We supposed that the robust neural network parameter \(\beta \) was equal to \(0.2 \), the outliers’ fraction value was equal to \(0.25 \). The noise level value \(\rho _{32} \) varied from \(109 \) to \(122 \)%, and \(\rho _{42} \) varied from \(129 \) to \(330 \)%. We can explain these extremely large noise levels by the increase of the training set size, which provides the increase of the actual noise level. As previously, these values were examined only for research. The results obtained at this step are shown in Table 3.

Table 3. Comparison of the robust NN and ordinary NN performances for various dataset splitting variants, \(\lambda = 0.25\) and \(\beta =0.2 \)

Note that for the second and third splitting scenarios the accuracy of the robust network increased by \(10.3\)% and \(27.3 \)% respectively. Also, for the third scenario the ordinary network performance is much worse than in the other cases. It can be explained by the fact that the increase of the training set size leads to increase of the outliers’ count in it (in accordance with the considered outliers’ fraction value). Hence, the classification accuracy for the ordinary network is lower, but the robust network trains faster for the bigger training set size. It also leads to increase of the classification accuracy.

Fig. 3.
figure 3

Comparison of the robust NN and ordinary NN performances for the third splitting scenario: \(h \) corresponds to epochs, \(a \) to accuracy; 1 — robust NN, 2 — ordinary NN.

Fig. 3 illustrates the performance of both NNs for the third splitting scenario that gives the highest gain in accuracy. The considered values of epoch counts were the same as previously. We see that even when the epoch count is small, the robust network trains much faster than the ordinary network and achieves the maximum accuracy after \(400 \) epochs (\(95.17 \)%). At the same time, the ordinary model achieves only accuracy of \( 67.87\)% even after \(1000 \) training epochs.

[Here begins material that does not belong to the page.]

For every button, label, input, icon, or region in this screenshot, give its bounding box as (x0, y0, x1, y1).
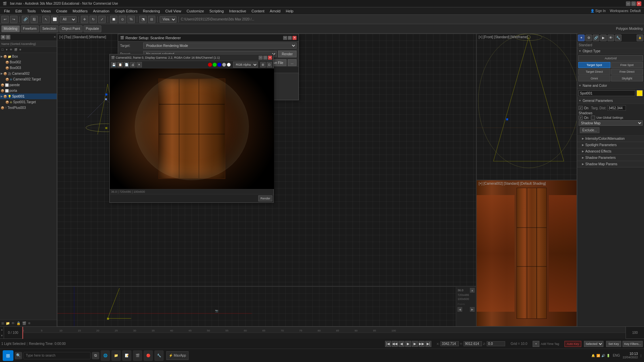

The obtained results provide support to the fact that the outliers’ impact decreases when using the robust loss. The more atypical samples are in the dataset or the bigger distance between this samples and typical ones is, the higher performance of the robust NN becomes (compared to the ordinary model). It is highly significant to choose the value of \(\beta \) correctly because this parameter determines how much the outliers affect the model training and, consequently, the classification accuracy.

CONCLUSION

We propose a modification of the error backpropagation algorithm which assumes changing the quadratic loss into the robust Huber loss. We prove some proposition that allows us to modify the algorithm and obtain the neural network with the new properties examined by computational experiments.

Changing the value of the Huber loss-function parameter \(\beta \) increases the accuracy of classification by more than \(8.6\% \) upon the average, and even by \(27.3\% \) in a specific case. The results of the study show that the robust neural network is more efficient in the case of noisy data, but for data without noise the ordinary network is more preferable. In addition, the robust network trains much faster than the ordinary one (in up to two and a half times faster). The increase of the training dataset size leads to a significant increase of the learning rate and classification accuracy for the robust neural network.